YOUR INSTRUCTIONS: Since the pictures are not wanted, retype the listing below exactly and without them.

-.-.-

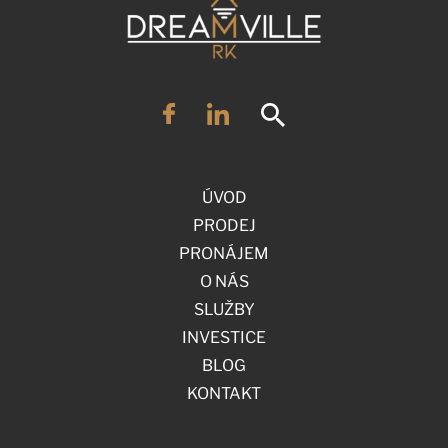
ÚVOD
PRODEJ
PRONÁJEM
O NÁS
SLUŽBY
INVESTICE
BLOG
KONTAKT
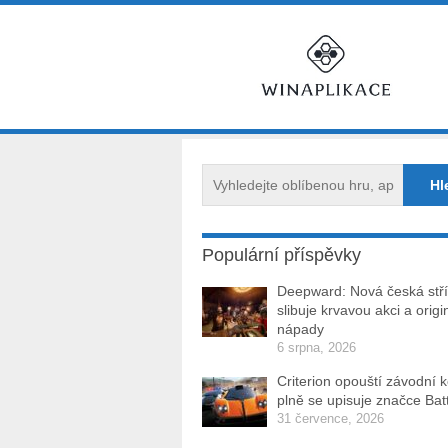
Populární příspěvky
Deepward: Nová česká stří
slibuje krvavou akci a origi
nápady
6 srpna, 2026
Criterion opouští závodní 
plně se upisuje značce Batt
31 července, 2026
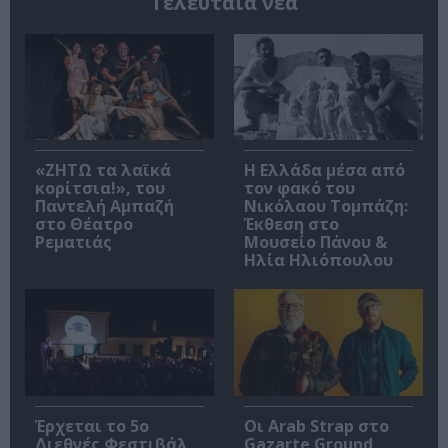
Τελευταία νέα
«ΖΗΤΩ τα λαϊκά
Η Ελλάδα μέσα από
κορίτσια!», του
τον φακό του
Παντελή Αμπαζή
Νικόλαου Τομπάζη:
στο Θέατρο
Έκθεση στο
Ρεματιάς
Μουσείο Πάνου &
Ηλία Ηλιόπουλου
Έρχεται το 5ο
Οι Arab Strap στο
Διεθνές Φεστιβάλ
Gazarte Ground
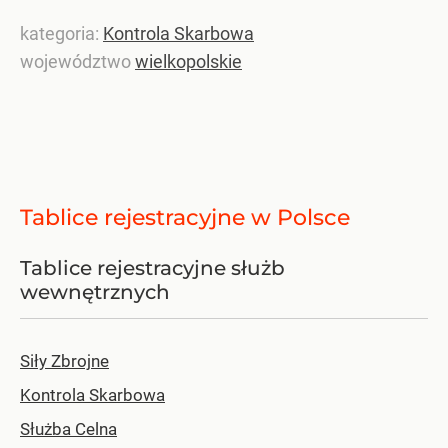
kategoria:
Kontrola Skarbowa
województwo
wielkopolskie
Tablice rejestracyjne w Polsce
Tablice rejestracyjne służb
wewnętrznych
Siły Zbrojne
Kontrola Skarbowa
Służba Celna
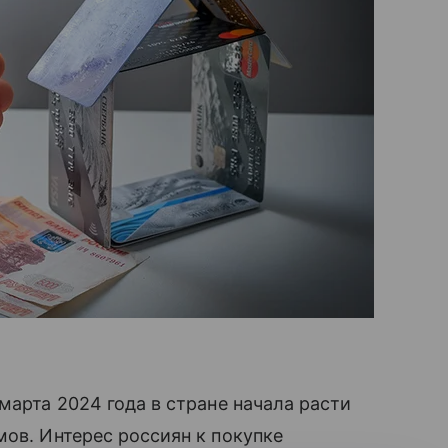
марта 2024 года в стране начала расти
мов. Интерес россиян к покупке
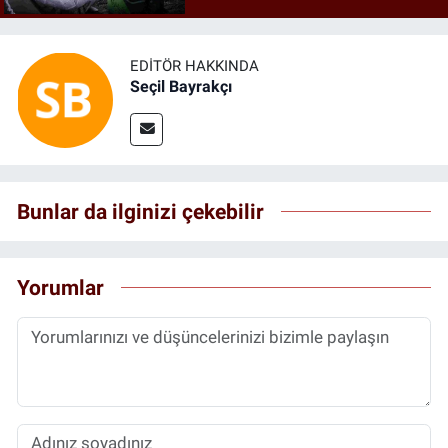
EDITÖR HAKKINDA
Seçil Bayrakçı
Bunlar da ilginizi çekebilir
Yorumlar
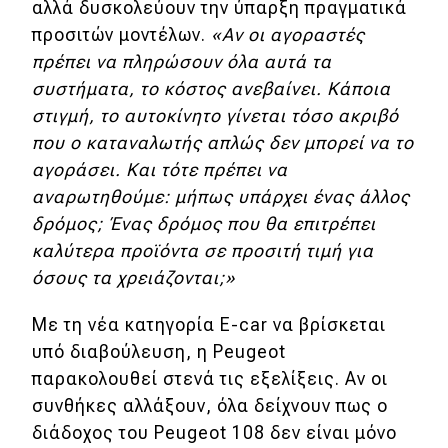
αλλά δυσκολεύουν την ύπαρξη πραγματικά
προσιτών μοντέλων.
«Αν οι αγοραστές
πρέπει να πληρώσουν όλα αυτά τα
συστήματα, το κόστος ανεβαίνει. Κάποια
στιγμή, το αυτοκίνητο γίνεται τόσο ακριβό
που ο καταναλωτής απλώς δεν μπορεί να το
αγοράσει. Και τότε πρέπει να
αναρωτηθούμε: μήπως υπάρχει ένας άλλος
δρόμος; Ένας δρόμος που θα επιτρέπει
καλύτερα προϊόντα σε προσιτή τιμή για
όσους τα χρειάζονται;»
Με τη νέα κατηγορία E-car να βρίσκεται
υπό διαβούλευση, η Peugeot
παρακολουθεί στενά τις εξελίξεις. Αν οι
συνθήκες αλλάξουν, όλα δείχνουν πως ο
διάδοχος του Peugeot 108 δεν είναι μόνο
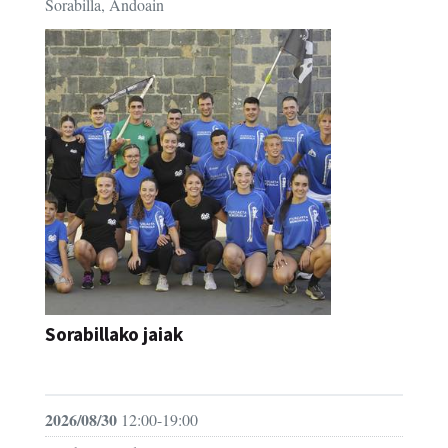
Sorabilla, Andoain
Sorabillako jaiak
FESTAK
2026/08/30
12:00-19:00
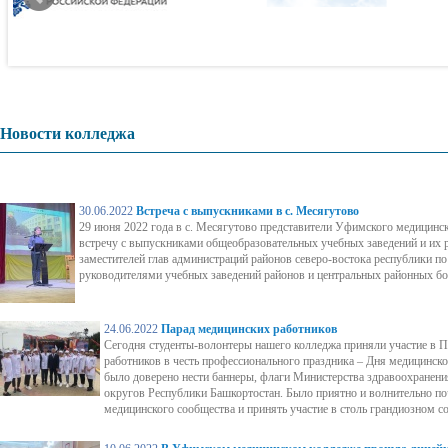
Новости колледжа
30.06.2022
Встреча с выпускниками в с. Месягутово
29 июня 2022 года в с. Месягутово представители Уфимского медицинс
встречу с выпускниками общеобразовательных учебных заведений и их 
заместителей глав администраций районов северо-востока республики п
руководителями учебных заведений районов и центральных районных бо
24.06.2022
Парад медицинских работников
Сегодня студенты-волонтеры нашего колледжа приняли участие в 
работников в честь профессионального праздника – Дня медицинско
было доверено нести баннеры, флаги Министерства здравоохранен
округов Республики Башкортостан. Было приятно и волнительно по
медицинского сообщества и принять участие в столь грандиозном с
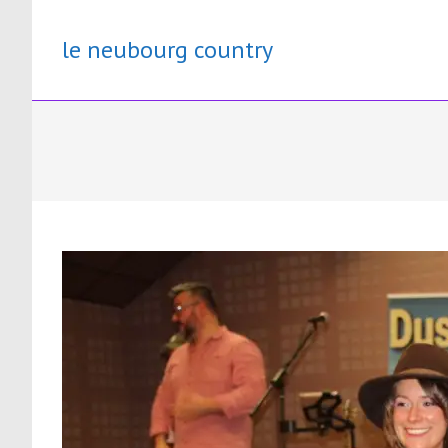
Skip
to
le neubourg country
content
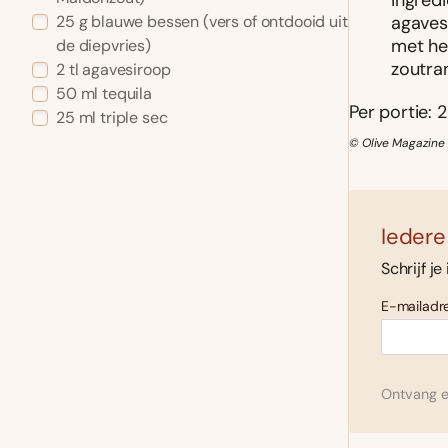
ingred
agaves
25 g blauwe bessen (vers of ontdooid uit
met het
de diepvries)
zoutra
2 tl agavesiroop
50 ml tequila
Per portie: 2
25 ml triple sec
© Olive Magazine 
Iedere
Schrijf je
E-mailadre
Ontvang el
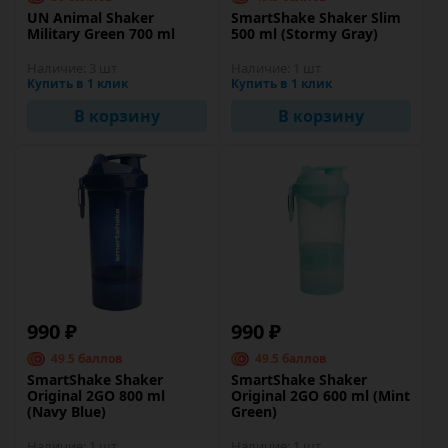
UN Animal Shaker
SmartShake Shaker Slim
Military Green 700 ml
500 ml (Stormy Gray)
Наличие:
3 шт
Наличие:
1 шт
Купить в 1 клик
Купить в 1 клик
В корзину
В корзину
990 ₽
990 ₽
49.5 баллов
49.5 баллов
SmartShake Shaker
SmartShake Shaker
Original 2GO 800 ml
Original 2GO 600 ml (Mint
(Navy Blue)
Green)
Наличие:
1 шт
Наличие:
1 шт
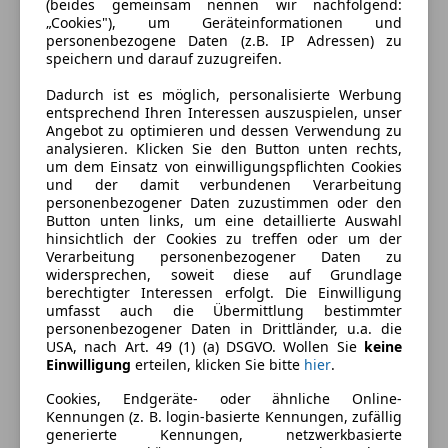
(beides gemeinsam nennen wir nachfolgend:
„Cookies"), um Geräteinformationen und
personenbezogene Daten (z.B. IP Adressen) zu
speichern und darauf zuzugreifen.
Dadurch ist es möglich, personalisierte Werbung
entsprechend Ihren Interessen auszuspielen, unser
Angebot zu optimieren und dessen Verwendung zu
Energieverbrauch
analysieren. Klicken Sie den Button unten rechts,
um dem Einsatz von einwilligungspflichten Cookies
Kraftstoff
Benzin
und der damit verbundenen Verarbeitung
personenbezogener Daten zuzustimmen oder den
CO₂-Emissionen
350 g/km (komb.)
Button unten links, um eine detaillierte Auswahl
hinsichtlich der Cookies zu treffen oder um der
Verarbeitung personenbezogener Daten zu
widersprechen, soweit diese auf Grundlage
Farbe und Innenausstattung
berechtigter Interessen erfolgt. Die Einwilligung
umfasst auch die Übermittlung bestimmter
Außenfarbe
Grün
personenbezogener Daten in Drittländer, u.a. die
USA, nach Art. 49 (1) (a) DSGVO. Wollen Sie
keine
Farbe laut Hersteller
Rot
Einwilligung
erteilen, klicken Sie bitte
hier
.
Cookies, Endgeräte- oder ähnliche Online-
Lackierung
Andere
Kennungen (z. B. login-basierte Kennungen, zufällig
generierte Kennungen, netzwerkbasierte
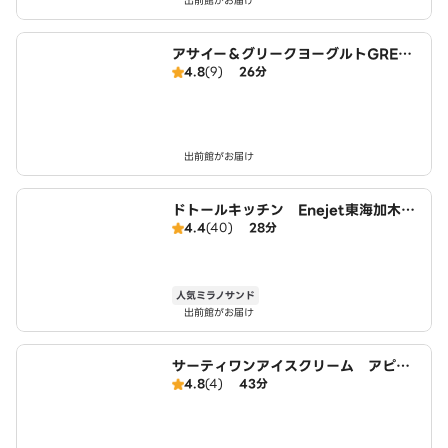
出前館がお届け
アサイー＆グリークヨーグルトGREEK
4.8
(9)
26分
SPOON 東海店
出前館がお届け
ドトールキッチン Enejet東海加木屋
4.4
(40)
28分
店
人気ミラノサンド
出前館がお届け
サーティワンアイスクリーム アピタ
4.8
(4)
43分
東海荒尾店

-.-.-

TASK RESPONSE:
ÚVOD
PRODEJ
PRONÁJEM
O NÁS
SLUŽBY
INVESTICE
BLOG
KONTAKT
Populární příspěvky
Deepward: Nová česká stří
slibuje krvavou akci a origi
nápady
6 srpna, 2026
Criterion opouští závodní 
plně se upisuje značce Batt
31 července, 2026
Τελευταία νέα
«ΖΗΤΩ τα λαϊκά
Η Ελλάδα μέσα από
κορίτσια!», του
τον φακό του
Παντελή Αμπαζή
Νικόλαου Τομπάζη:
στο Θέατρο
Έκθεση στο
Ρεματιάς
Μουσείο Πάνου &
Ηλία Ηλιόπουλου
Έρχεται το 5ο
Οι Arab Strap στο
Διεθνές Φεστιβάλ
Gazarte Ground
kategoria:
Kontrola Skarbowa
województwo
wielkopolskie
Tablice rejestracyjne w Polsce
Tablice rejestracyjne służb
wewnętrznych
Siły Zbrojne
Kontrola Skarbowa
Służba Celna
марта 2024 года в стране начала расти
мов. Интерес россиян к покупке
EDITÖR HAKKINDA
Seçil Bayrakçı
Bunlar da ilginizi çekebilir
Yorumlar
αλλά δυσκολεύουν την ύπαρξη πραγματικά
προσιτών μοντέλων.
«Αν οι αγοραστές
πρέπει να πληρώσουν όλα αυτά τα
συστήματα, το κόστος ανεβαίνει. Κάποια
στιγμή, το αυτοκίνητο γίνεται τόσο ακριβό
που ο καταναλωτής απλώς δεν μπορεί να το
αγοράσει. Και τότε πρέπει να
αναρωτηθούμε: μήπως υπάρχει ένας άλλος
δρόμος; Ένας δρόμος που θα επιτρέπει
καλύτερα προϊόντα σε προσιτή τιμή για
όσους τα χρειάζονται;»
Με τη νέα κατηγορία E-car να βρίσκεται
υπό διαβούλευση, η Peugeot
παρακολουθεί στενά τις εξελίξεις. Αν οι
συνθήκες αλλάξουν, όλα δείχνουν πως ο
διάδοχος του Peugeot 108 δεν είναι μόνο
Sorabilla, Andoain
Sorabillako jaiak
FESTAK
2026/08/30
12:00-19:00
Новости колледжа
30.06.2022
Встреча с выпускниками в с. Месягутово
29 июня 2022 года в с. Месягутово представители Уфимского медицинс
встречу с выпускниками общеобразовательных учебных заведений и их 
заместителей глав администраций районов северо-востока республики п
руководителями учебных заведений районов и центральных районных бо
24.06.2022
Парад медицинских работников
Сегодня студенты-волонтеры нашего колледжа приняли участие в 
работников в честь профессионального праздника – Дня медицинско
было доверено нести баннеры, флаги Министерства здравоохранен
округов Республики Башкортостан. Было приятно и волнительно по
медицинского сообщества и принять участие в столь грандиозном с
Skip
to
le neubourg country
content
ingred
agaves
25 g blauwe bessen (vers of ontdooid uit
met het
de diepvries)
zoutra
2 tl agavesiroop
50 ml tequila
Per portie: 2
25 ml triple sec
© Olive Magazine 
Iedere
Schrijf je
E-mailadre
Ontvang el
UN Animal Shaker
SmartShake Shaker Slim
Military Green 700 ml
500 ml (Stormy Gray)
Наличие:
3 шт
Наличие:
1 шт
Купить в 1 клик
Купить в 1 клик
В корзину
В корзину
990 ₽
990 ₽
49.5 баллов
49.5 баллов
SmartShake Shaker
SmartShake Shaker
Original 2GO 800 ml
Original 2GO 600 ml (Mint
(Navy Blue)
Green)
Наличие:
1 шт
Наличие:
1 шт
(beides gemeinsam nennen wir nachfolgend:
„Cookies"), um Geräteinformationen und
personenbezogene Daten (z.B. IP Adressen) zu
speichern und darauf zuzugreifen.
Dadurch ist es möglich, personalisierte Werbung
entsprechend Ihren Interessen auszuspielen, unser
Angebot zu optimieren und dessen Verwendung zu
Energieverbrauch
analysieren. Klicken Sie den Button unten rechts,
um dem Einsatz von einwilligungspflichten Cookies
Kraftstoff
Benzin
und der damit verbundenen Verarbeitung
personenbezogener Daten zuzustimmen oder den
CO₂-Emissionen
350 g/km (komb.)
Button unten links, um eine detaillierte Auswahl
hinsichtlich der Cookies zu treffen oder um der
Verarbeitung personenbezogener Daten zu
widersprechen, soweit diese auf Grundlage
Farbe und Innenausstattung
berechtigter Interessen erfolgt. Die Einwilligung
umfasst auch die Übermittlung bestimmter
Außenfarbe
Grün
personenbezogener Daten in Drittländer, u.a. die
USA, nach Art. 49 (1) (a) DSGVO. Wollen Sie
keine
Farbe laut Hersteller
Rot
Einwilligung
erteilen, klicken Sie bitte
hier
.
Cookies, Endgeräte- oder ähnliche Online-
Lackierung
Andere
Kennungen (z. B. login-basierte Kennungen, zufällig
generierte Kennungen, netzwerkbasierte
出前館がお届け
アサイー＆グリークヨーグルトGREEK
4.8
(9)
26分
SPOON 東海店
出前館がお届け
ドトールキッチン Enejet東海加木屋
4.4
(40)
28分
店
人気ミラノサンド
出前館がお届け
サーティワンアイスクリーム アピタ
4.8
(4)
43分
東海荒尾店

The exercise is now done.